Friday, December 12, 2014

WTIC Crude Oil Weekly Chart

Oil remains the main talking point. The universal consensus is that lower oil prices is great news for the stock market and economy. Is it? The positive argument is that lower oil prices create lower gasoline prices and higher consumer sentiment and spending. All true. The consensus says the drop in oil is purely due to oversupply conditions. GS CEO Llloyd Blankfien says "lower oil is a blessing."

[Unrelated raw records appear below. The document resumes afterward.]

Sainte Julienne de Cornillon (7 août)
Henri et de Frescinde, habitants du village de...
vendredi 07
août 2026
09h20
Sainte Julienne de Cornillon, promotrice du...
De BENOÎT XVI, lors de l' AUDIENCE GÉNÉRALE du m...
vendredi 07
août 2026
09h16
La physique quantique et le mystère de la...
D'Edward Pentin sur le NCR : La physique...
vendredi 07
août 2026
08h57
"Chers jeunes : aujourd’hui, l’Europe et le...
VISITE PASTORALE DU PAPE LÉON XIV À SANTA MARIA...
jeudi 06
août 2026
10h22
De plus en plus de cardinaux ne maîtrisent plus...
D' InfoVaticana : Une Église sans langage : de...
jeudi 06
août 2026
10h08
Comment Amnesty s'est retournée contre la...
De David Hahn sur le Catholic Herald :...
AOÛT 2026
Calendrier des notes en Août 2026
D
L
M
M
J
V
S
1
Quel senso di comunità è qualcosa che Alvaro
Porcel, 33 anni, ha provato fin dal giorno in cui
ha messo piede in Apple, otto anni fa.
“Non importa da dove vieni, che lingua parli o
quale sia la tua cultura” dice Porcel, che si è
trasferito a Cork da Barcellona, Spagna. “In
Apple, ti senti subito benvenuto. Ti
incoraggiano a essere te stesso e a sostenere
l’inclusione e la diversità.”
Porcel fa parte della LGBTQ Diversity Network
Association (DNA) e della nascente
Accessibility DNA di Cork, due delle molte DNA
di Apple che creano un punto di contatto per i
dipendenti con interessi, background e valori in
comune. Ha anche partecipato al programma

The negative argument is that a drop in oil price is due to lower global demand as well as oversupply. Both OPEC and the IEA have lowered their demand estimates through next year. Lower demand indicates a global economy that is disinflationary and perhaps deflationary and far weaker than thought. After all, China has built all the empty sky scrapers that it can handle for a while. Further, the chart above clearly shows oil topping in summer 2008 and the waterfall stock market crash began in October only about four months later. All the same pundits were probably touting the greatness of lower oil prices back then as well. On Labor Day 2008, they were grilling Black Angus steaks and waving flags celebrating the drop in oil prices professing happy days ahead; at the end of the year, they were heating franks and beans over a Bunsen burner. The red circles show th etop in crude so a similar fractal may play out now with the stock market since we are about four or five months from the peak in oil this summer just like in 2008.

The yellow sideways triangle is in play with the larger one pointing to an uber low of 20 bucks but reining in the chart and focusing on the smaller tighter triangle a projection to 55 is targeted. The 55 is also longer term support from 2008-2009. The red lines show weak and bleak indicators as highlighted in previous charts. In the near term a bounce in oil is and should be expected, even a dead-cat bounce, but the weekly chart projects further softness through early 2015. Keystone continues to forecast the lower demand and deflationary story ahead for global markets. This information is for educational and entertainment purposes only. Do not invest based on anything you read or view here. Consult your financial advisor before making any investment decision.